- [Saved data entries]
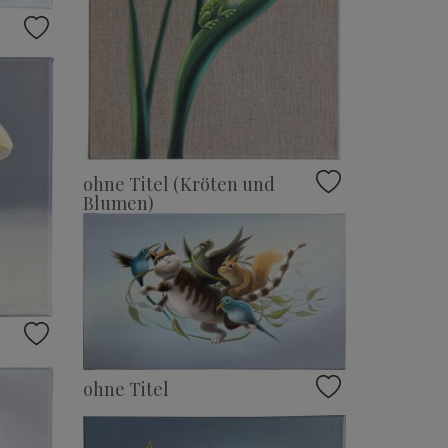
ohne Titel (Kröten und
Blumen)
ohne Titel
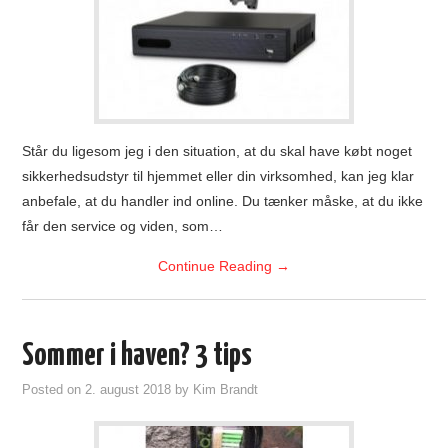
Står du ligesom jeg i den situation, at du skal have købt noget
sikkerhedsudstyr til hjemmet eller din virksomhed, kan jeg klar
anbefale, at du handler ind online. Du tænker måske, at du ikke
får den service og viden, som…
Continue Reading
→
Sommer i haven? 3 tips
Posted on
2. august 2018
by
Kim Brandt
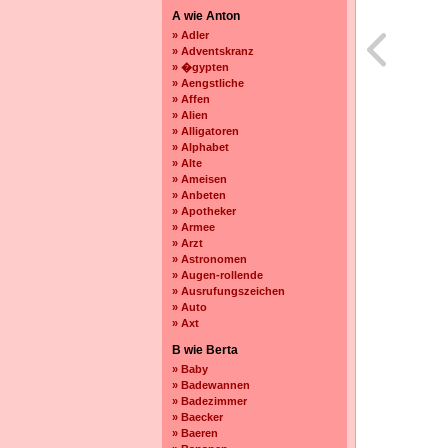
A wie Anton
» Adler
» Adventskranz
» �gypten
» Aengstliche
» Affen
» Alien
» Alligatoren
» Alphabet
» Alte
» Ameisen
» Anbeten
» Apotheker
» Armee
» Arzt
» Astronomen
» Augen-rollende
» Ausrufungszeichen
» Auto
» Axt
B wie Berta
» Baby
» Badewannen
» Badezimmer
» Baecker
» Baeren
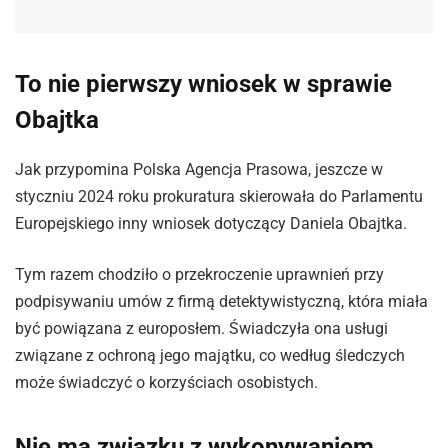
To nie pierwszy wniosek w sprawie
Obajtka
Jak przypomina Polska Agencja Prasowa, jeszcze w
styczniu 2024 roku prokuratura skierowała do Parlamentu
Europejskiego inny wniosek dotyczący Daniela Obajtka.
Tym razem chodziło o przekroczenie uprawnień przy
podpisywaniu umów z firmą detektywistyczną, która miała
być powiązana z europosłem. Świadczyła ona usługi
związane z ochroną jego majątku, co według śledczych
może świadczyć o korzyściach osobistych.
Nie ma związku z wykonywaniem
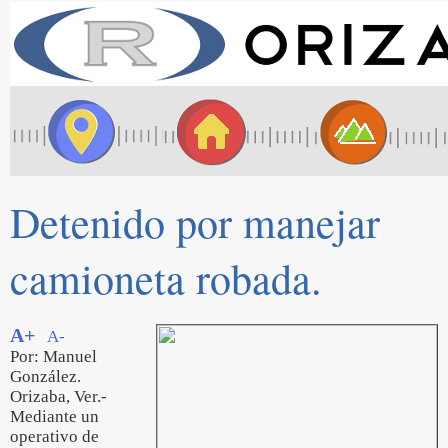
Detenido por manejar
camioneta robada.
A+
A-
Por: Manuel
González.
Orizaba, Ver.-
Mediante un
operativo de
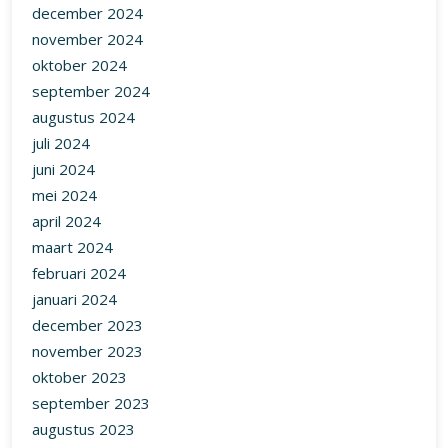
december 2024
november 2024
oktober 2024
september 2024
augustus 2024
juli 2024
juni 2024
mei 2024
april 2024
maart 2024
februari 2024
januari 2024
december 2023
november 2023
oktober 2023
september 2023
augustus 2023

- [ASSIGNMENT]
Reply with one number, the count of lines in the entries that hold the string "wniosek".

- [OUTPUT FOR THIS TASK]
2